I’m just joking. That’s not what happened. However, it is kind of what I was expecting to happen after the owner/operator of Summit Motorsports Park in Norwalk, Ohio, finished up his near 25-minute public service announcement on the evening of April 15th.
Bader’s message was clear – he wants his facility open for business, and open for business immediately. Consequences be damned.
After taking a deep dive into the nuances of creating his racing event schedule, Bader declared, “I must get open. The message that I wanted to share tonight is that we are opening. Summit Motorsports Park is not going to wait for permission. [We’re] not going to wait for Dr. Fauci or wait for Amy Aton or wait for Mike DeWine [Director of Health for the Ohio Department of Health and Ohio Governor, respectively] because none of them know I exist. And none of them really care.”
Bader continued, “At this point, in the interest of self-preservation and wanting to maintain the incredible legacy that my family started here in 1974…we are opening this racetrack. We will open this year.”
The strong message was largely met with applause and adoration from viewers online. The video itself has garnered over 225,000 views inside of 24-hours with an astonishing 3,800-plus shares (as close to a viral video as exists in hardcore drag racing).
Various Ohio news outlets reported on the matter in the hours that followed with a considerable amount of support, but a good bit of pushback from concerned locals identifying that disobeying Ohio’s state mandated shutdown is a criminal offense.
The inherent optimism of racers and racer culture was on full display by Bader, but not without sharing the trying experience that he and his team at Summit Motorsports Park have endured in recent weeks. Bader has faced the loss of events, the on-going shuffling of his schedule, likely tens-of-thousands if not hundreds-of-thousands in sponsorship revenue and ticket sales, as well as being forced to layoff nearly two dozen full-time employees.
Personally, I truly appreciate Bader’s forceful message and, honestly, I can relate to the situation he faces as a business owner trying to navigate these uncharted waters. I also recognize that he’s taking full advantage of the situation – generating national publicity by taking a hard stance and declaring that he’s opening for business no matter what.
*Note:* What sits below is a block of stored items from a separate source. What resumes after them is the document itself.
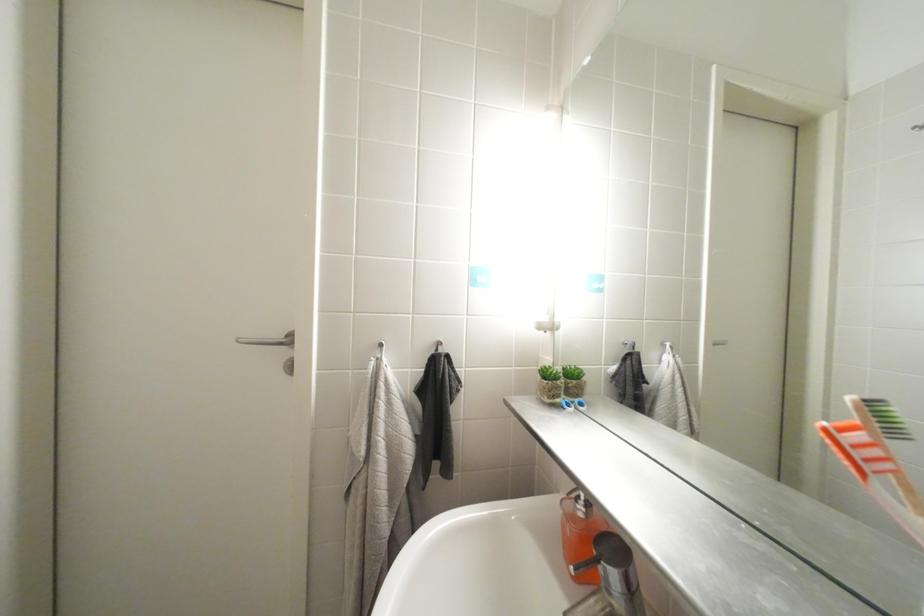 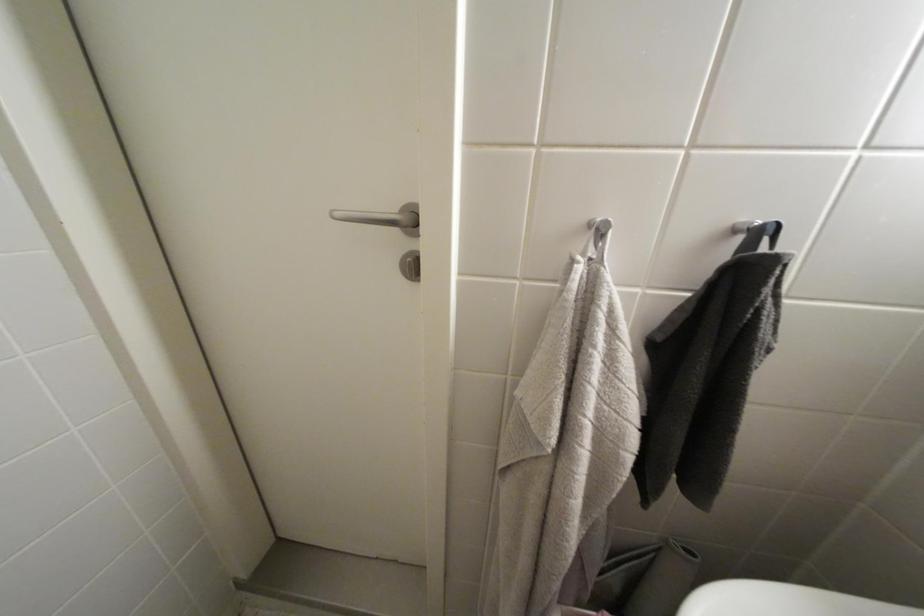 First-person continuous shooting, in which direction is the camera rotating?

The camera rotated toward left-down. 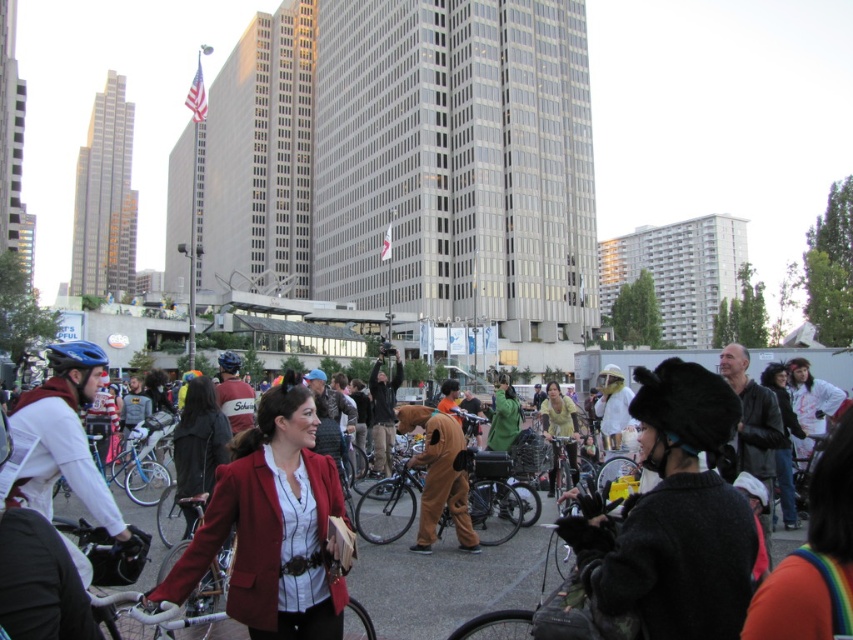 Which of these two, silver metallic bicycle at center or matte black helmet at center, stands taller?

With more height is silver metallic bicycle at center.

Does silver metallic bicycle at center have a lesser width compared to matte black helmet at center?

No, silver metallic bicycle at center is not thinner than matte black helmet at center.

In order to click on silver metallic bicycle at center in this screenshot , I will do `click(199, 600)`.

At what (x,y) coordinates should I click in order to perform the action: click on silver metallic bicycle at center. Please return your answer as a coordinate pair (x, y). This screenshot has height=640, width=853. Looking at the image, I should click on (199, 600).

Who is positioned more to the left, silver metallic bicycle at center or blue matte bicycle helmet at center?

blue matte bicycle helmet at center is more to the left.

Which of these two, silver metallic bicycle at center or blue matte bicycle helmet at center, stands taller?

Standing taller between the two is silver metallic bicycle at center.

What do you see at coordinates (199, 600) in the screenshot? This screenshot has width=853, height=640. I see `silver metallic bicycle at center` at bounding box center [199, 600].

Image resolution: width=853 pixels, height=640 pixels. I want to click on silver metallic bicycle at center, so click(199, 600).

Does brown fabric bicycle at center have a greater height compared to blue matte bicycle helmet at center?

Yes.

Locate an element on the screen. brown fabric bicycle at center is located at coordinates (389, 506). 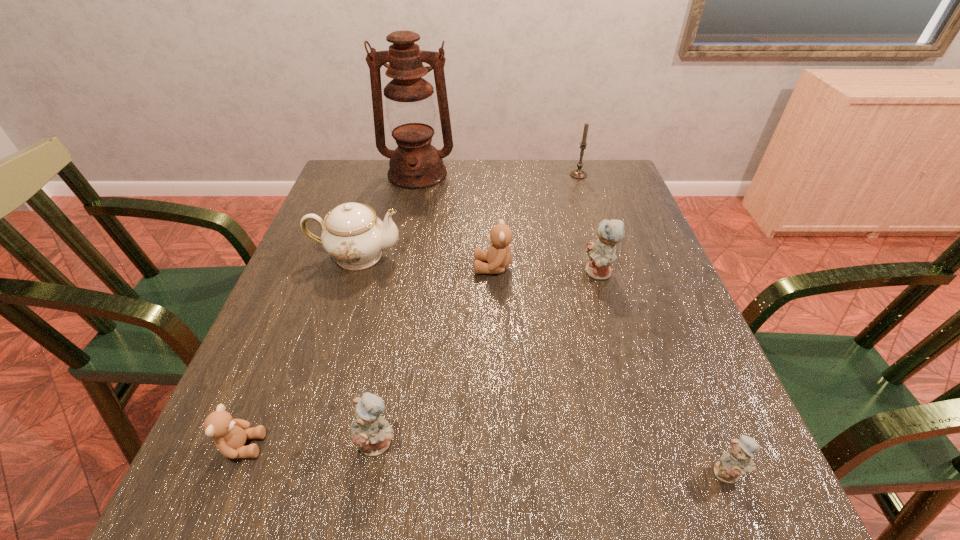 Identify the location of the smaller brown teddy bear. The width and height of the screenshot is (960, 540). (229, 434).

This screenshot has height=540, width=960. I want to click on the rightmost blue teddy bear, so click(737, 461).

Where is `the smallest blue teddy bear`? Image resolution: width=960 pixels, height=540 pixels. the smallest blue teddy bear is located at coordinates (737, 461).

Where is `free space located 0.160m on the front of the oil lamp`? The width and height of the screenshot is (960, 540). free space located 0.160m on the front of the oil lamp is located at coordinates (408, 222).

Where is `vacant space located 0.400m on the front of the candle`? The image size is (960, 540). vacant space located 0.400m on the front of the candle is located at coordinates (608, 267).

Where is `free space located 0.090m on the front-facing side of the second blue teddy bear from left to right`? free space located 0.090m on the front-facing side of the second blue teddy bear from left to right is located at coordinates (545, 273).

Locate an element on the screen. free spot located 0.340m on the front-facing side of the second blue teddy bear from left to right is located at coordinates (438, 273).

Where is `vacant space located 0.110m on the front-facing side of the second blue teddy bear from left to right`? The image size is (960, 540). vacant space located 0.110m on the front-facing side of the second blue teddy bear from left to right is located at coordinates (537, 273).

You are a GUI agent. You are given a task and a screenshot of the screen. Output one action in this format:
    pyautogui.click(x=<x>, y=<y>)
    Task: Click on the vacant space situated at the spout of the chinaware
    
    Given the screenshot: What is the action you would take?
    pyautogui.click(x=510, y=256)

Where is `vacant space located on the face of the fifth object from left to right`? The height and width of the screenshot is (540, 960). vacant space located on the face of the fifth object from left to right is located at coordinates (436, 267). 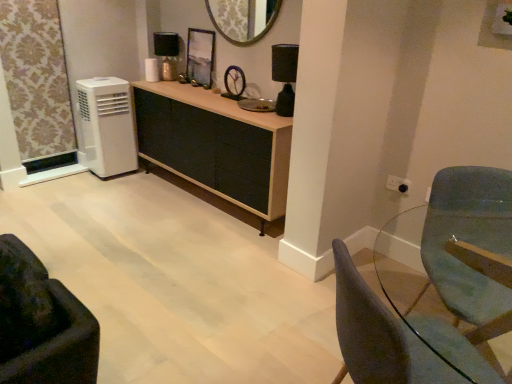 The image size is (512, 384). In order to click on vacant space in gold textured mirror at upper center (from a real-world perspective) in this screenshot , I will do `click(244, 95)`. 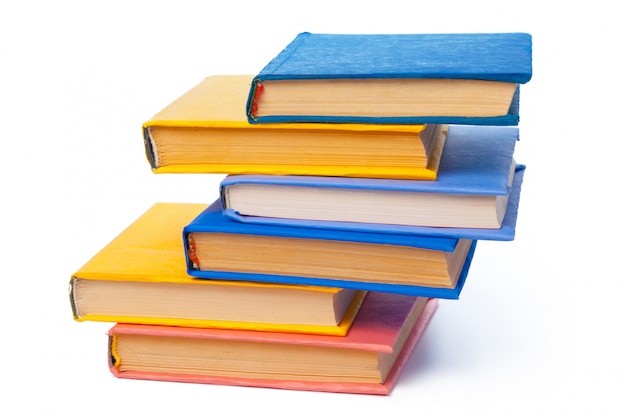 Find the location of `books`. books is located at coordinates (347, 85), (217, 142), (359, 204), (289, 261), (193, 299), (240, 366). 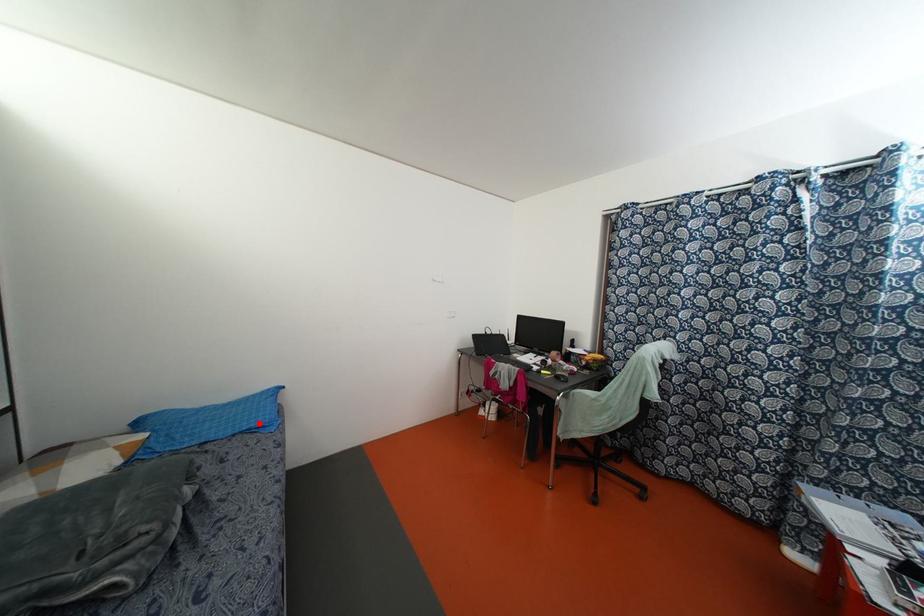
The visibility generated from his Facebook Live last night is perhaps the best example in recent history of the power of social media to share a message and engage a community. On the other side of this coronavirus pandemic, it’s my opinion that we’ll be talking about Bader’s proclamation for the next 50-years. He took a stand, said his piece, and he’ll be rewarded for it – now and later.
Truthfully, though, within 24-hours of the stream the Governor of Ohio announced his plans to slowly re-open the state of Ohio on May 1st. While this will likely be a slow process and there’s no doubt that sporting events will look different for a long time to come with large venues held to strong social distancing policies, it’s looking like Bader will be able to open the gates in the near future without the risk of getting in trouble.